Reclaiming biologically stable water from treated secondary effluent using a dual-membrane system

Abstract

The effectiveness of a lab-scale multibarrier membrane system, comprised of microfiltration (MF) and reverse osmosis (RO) modules, for reclaiming biologically stable water from treated secondary effluent was evaluated under various operating and environmental conditions. The biological stability of reclaimed water was quantified by using assimilable organic carbon (AOC). The results obtained from this study revealed that the RO process was able to reduce AOC more efficiently under either a high operating pressure (>50 psi) or under the condition of a medium recovery ratio (∼20%) with a slightly alkaline (pH ∼ 7.5) operating environment. Generally, the MF could reduce the turbidity of its feed water from 4.1-5.3 NTU to only around 0.3 NTU, which helped to enhance RO operation by slowing down the fouling development rate.
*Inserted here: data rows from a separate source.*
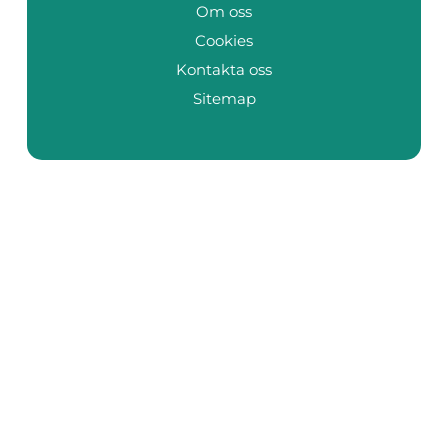
Om oss
Cookies
Kontakta oss
Sitemap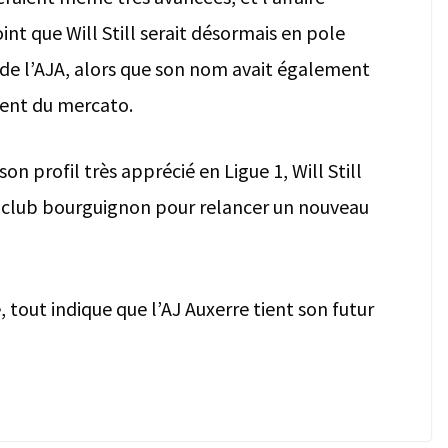
int que Will Still serait désormais en pole
e l’AJA, alors que son nom avait également
ment du mercato.
 profil très apprécié en Ligue 1, Will Still
u club bourguignon pour relancer un nouveau
é, tout indique que l’AJ Auxerre tient son futur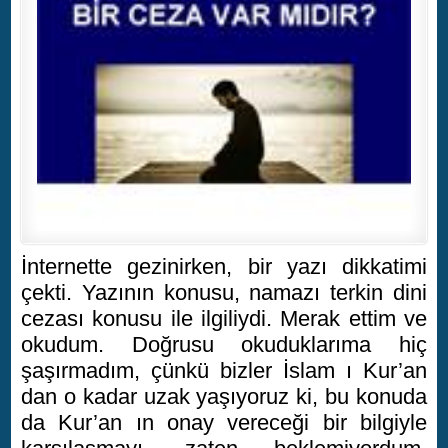
İnternette gezinirken, bir yazı dikkatimi
çekti. Yazının konusu, namazı terkin dini
cezası konusu ile ilgiliydi. Merak ettim ve
okudum. Doğrusu okuduklarıma hiç
şaşırmadım, çünkü bizler İslam ı Kur’an
dan o kadar uzak yaşıyoruz ki, bu konuda
da Kur’an ın onay vereceği bir bilgiyle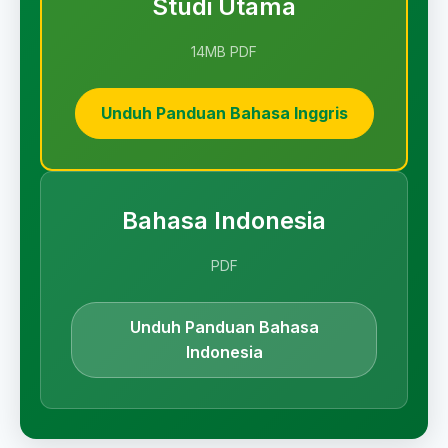
Studi Utama
14MB PDF
Unduh Panduan Bahasa Inggris
Bahasa Indonesia
PDF
Unduh Panduan Bahasa
Indonesia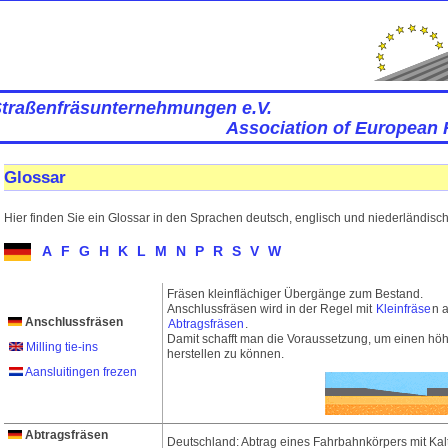
Straßenfräsunternehmungen e.V.
Association of European 
Glossar
Hier finden Sie ein Glossar in den Sprachen deutsch, englisch und niederländisch
A
F
G
H
K
L
M
N
P
R
S
V
W
Fräsen kleinflächiger Übergänge zum Bestand.
Anschlussfräsen wird in der Regel mit
Kleinfräse
n 
Anschlussfräsen
Abtragsfräsen
.
Damit schafft man die Voraussetzung, um einen h
Milling tie-ins
herstellen zu können.
Aansluitingen frezen
Abtragsfräsen
Deutschland: Abtrag eines Fahrbahnkörpers mit Kal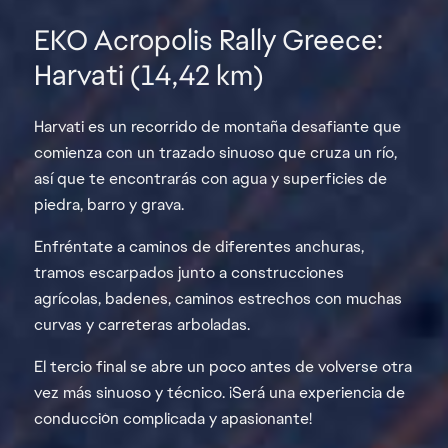
EKO Acropolis Rally Greece:
Harvati (14,42 km)
Harvati es un recorrido de montaña desafiante que
comienza con un trazado sinuoso que cruza un río,
así que te encontrarás con agua y superficies de
piedra, barro y grava.
Enfréntate a caminos de diferentes anchuras,
tramos escarpados junto a construcciones
agrícolas, badenes, caminos estrechos con muchas
curvas y carreteras arboladas.
El tercio final se abre un poco antes de volverse otra
vez más sinuoso y técnico. ¡Será una experiencia de
conducción complicada y apasionante!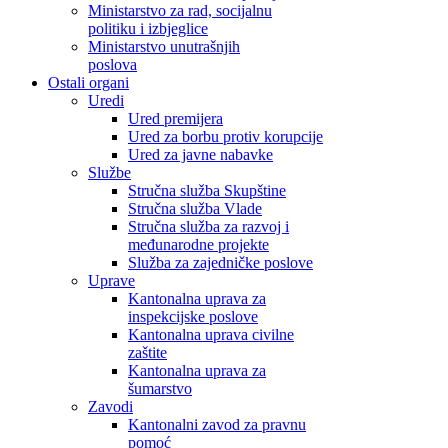
Ministarstvo za rad, socijalnu
politiku i izbjeglice
Ministarstvo unutrašnjih
poslova
Ostali organi
Uredi
Ured premijera
Ured za borbu protiv korupcije
Ured za javne nabavke
Službe
Stručna služba Skupštine
Stručna služba Vlade
Stručna služba za razvoj i
međunarodne projekte
Služba za zajedničke poslove
Uprave
Kantonalna uprava za
inspekcijske poslove
Kantonalna uprava civilne
zaštite
Kantonalna uprava za
šumarstvo
Zavodi
Kantonalni zavod za pravnu
pomoć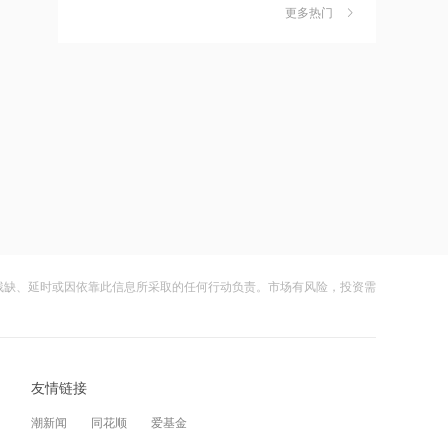
金迎时差红利，散户福音还是量化镰刀
更多热门
的狂欢？
财闻
08-08
2026-08-08 23:12
Nansen创始人：比特币或已触及本轮周
中钨高新：股票连续三日涨幅偏离值超
7
期低点，未来不会再跌破6万美元
20% 不存在应披露未披露事项
财闻
08-06
2026-08-08 23:12
伊朗：与阿曼“接近”达成协议但并不意
比亚迪：公司2026年半年度报告预约披
8
味重开海峡
露时间为8月29日
财闻
08-05
2026-08-08 20:49
后巴菲特时代新篇章！伯克希尔2026年
8月电子布价格大涨！玻纤概念震荡走强
9
Q2净利翻倍 业绩分化重塑增长逻辑
国际复材涨超10%
残缺、延时或因依靠此信息所采取的任何行动负责。市场有风险，投资需
财闻
08-05
2026-08-08 20:35
22.99万元起，阿维塔07L上市
从模型到应用，从投入到变现——AI办
10
公开启商业正循环
友情链接
财闻
08-07
2026-08-08 20:34
潮新闻
同花顺
爱基金
伊官员：有证据显示美军使用磷弹轰炸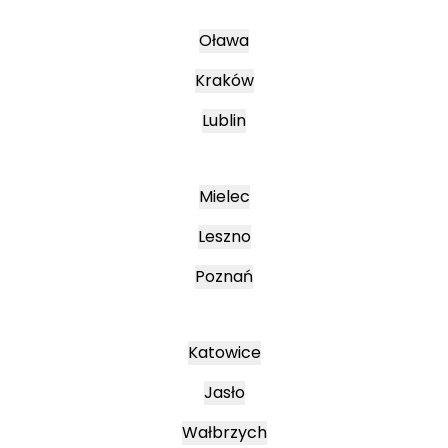
Oława
Kraków
Lublin
Mielec
Leszno
Poznań
Katowice
Jasło
Wałbrzych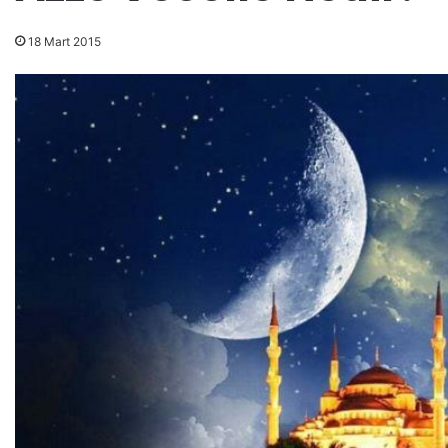
18 Mart 2015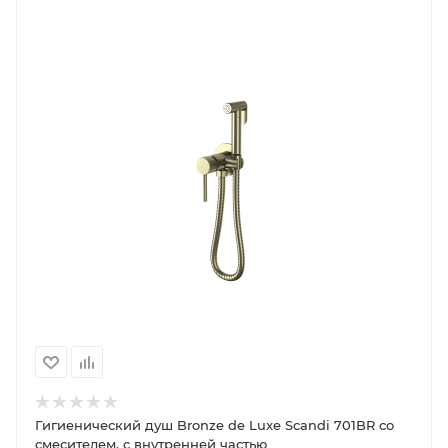
Гигиенический душ Bronze de Luxe Scandi 701BR со
смесителем, с внутренней частью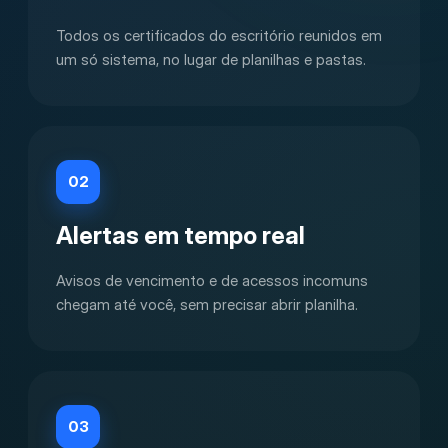
Todos os certificados do escritório reunidos em
um só sistema, no lugar de planilhas e pastas.
02
Alertas em tempo real
Avisos de vencimento e de acessos incomuns
chegam até você, sem precisar abrir planilha.
03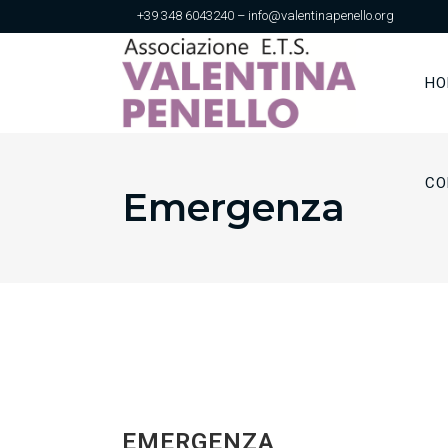
+39 348 6043240 – info@valentinapenello.org
HO
CO
Emergenza
EMERGENZA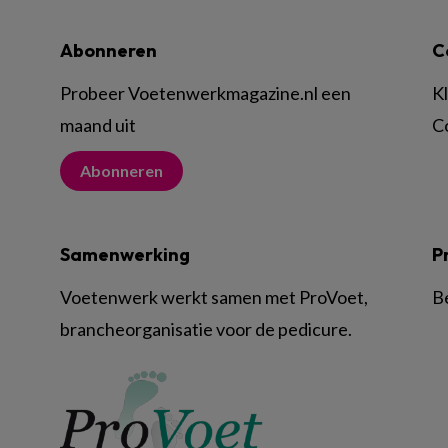
Abonneren
C
Probeer Voetenwerkmagazine.nl een
K
maand uit
C
Abonneren
Samenwerking
P
Voetenwerk werkt samen met ProVoet,
B
brancheorganisatie voor de pedicure.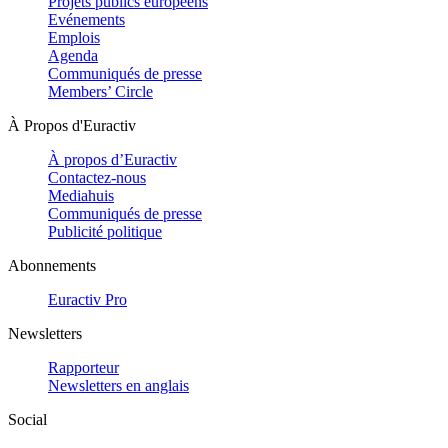
Projets publics européens
Evénements
Emplois
Agenda
Communiqués de presse
Members’ Circle
À Propos d'Euractiv
À propos d’Euractiv
Contactez-nous
Mediahuis
Communiqués de presse
Publicité politique
Abonnements
Euractiv Pro
Newsletters
Rapporteur
Newsletters en anglais
Social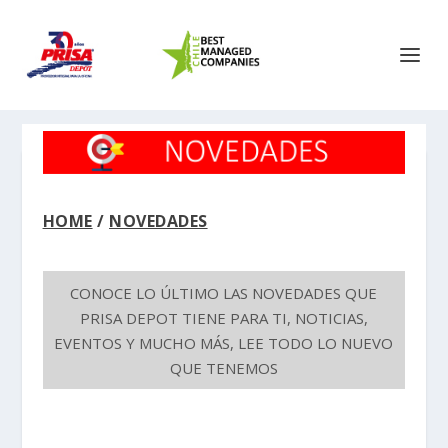
HOME
/
NOVEDADES
CONOCE LO ÚLTIMO LAS NOVEDADES QUE
PRISA DEPOT TIENE PARA TI, NOTICIAS,
EVENTOS Y MUCHO MÁS, LEE TODO LO NUEVO
QUE TENEMOS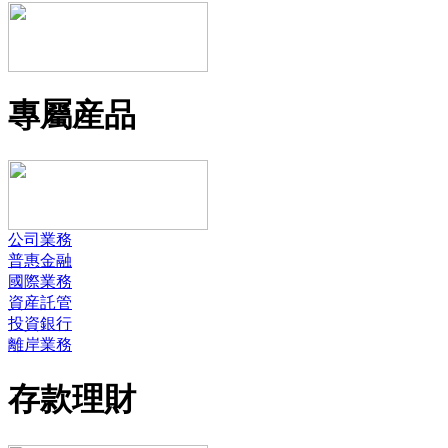
專屬産品
公司業務
普惠金融
國際業務
資産託管
投資銀行
離岸業務
存款理財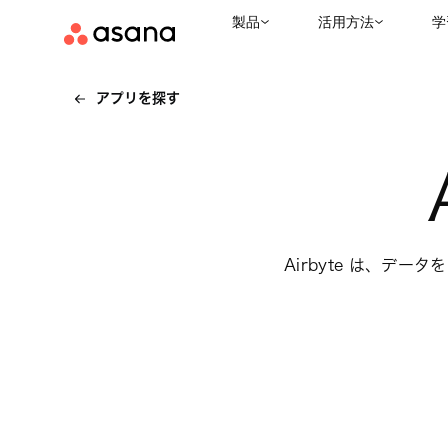
製品
活用方法
学
アプリを探す
Airbyte は、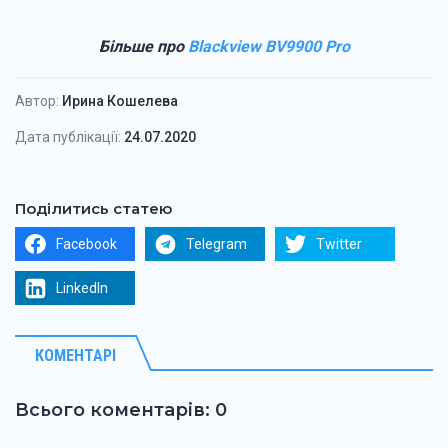
Більше про
Blackview BV9900 Pro
Автор:
Ирина Кошелева
Дата публікації:
24.07.2020
Поділитись статею
Facebook
Telegram
Twitter
LinkedIn
КОМЕНТАРІ
Всього коментарів: 0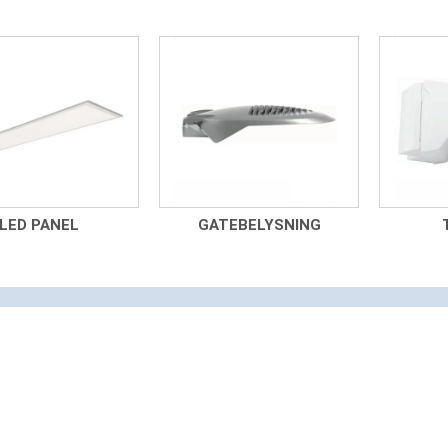
LED PANEL
GATEBELYSNING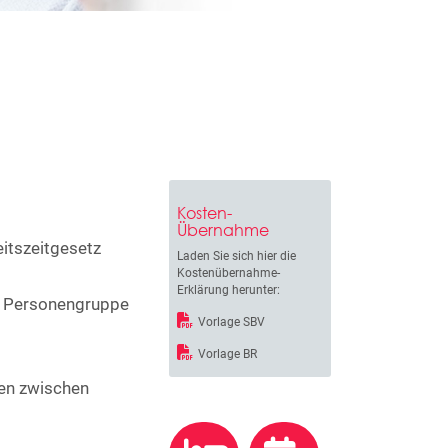
Kosten-
Übernahme
itszeitgesetz
Laden Sie sich hier die
Kostenübernahme-
Erklärung herunter:
e Personengruppe
Vorlage SBV
s
Vorlage BR
en zwischen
The removal efficiencies of the RO, under optimal conditions, was 98.1-98.9% for total organic carbon (TOC) and 96.1-98.7% for AOC, respectively. The observations were compared with the corresponding results obtained from continuous flow experiments, which confirmed that good performance of the membrane system in terms of AOC removal could last for 15-16 days before the fouling phenomenon became severe (i.e., led to a 10-20% decrease in AOC removal). With membrane cleaning, it was able to restore the capability of the RO in terms of TOC and AOC rejections. Under optimal conditions, the AOC level detected in the RO permeate ranged from 10 to 50 μg/L. This observation indicated that a dual-membrane system was able to reclaim biologically stable water from treated secondary effluent. © Mary Ann Liebert, Inc.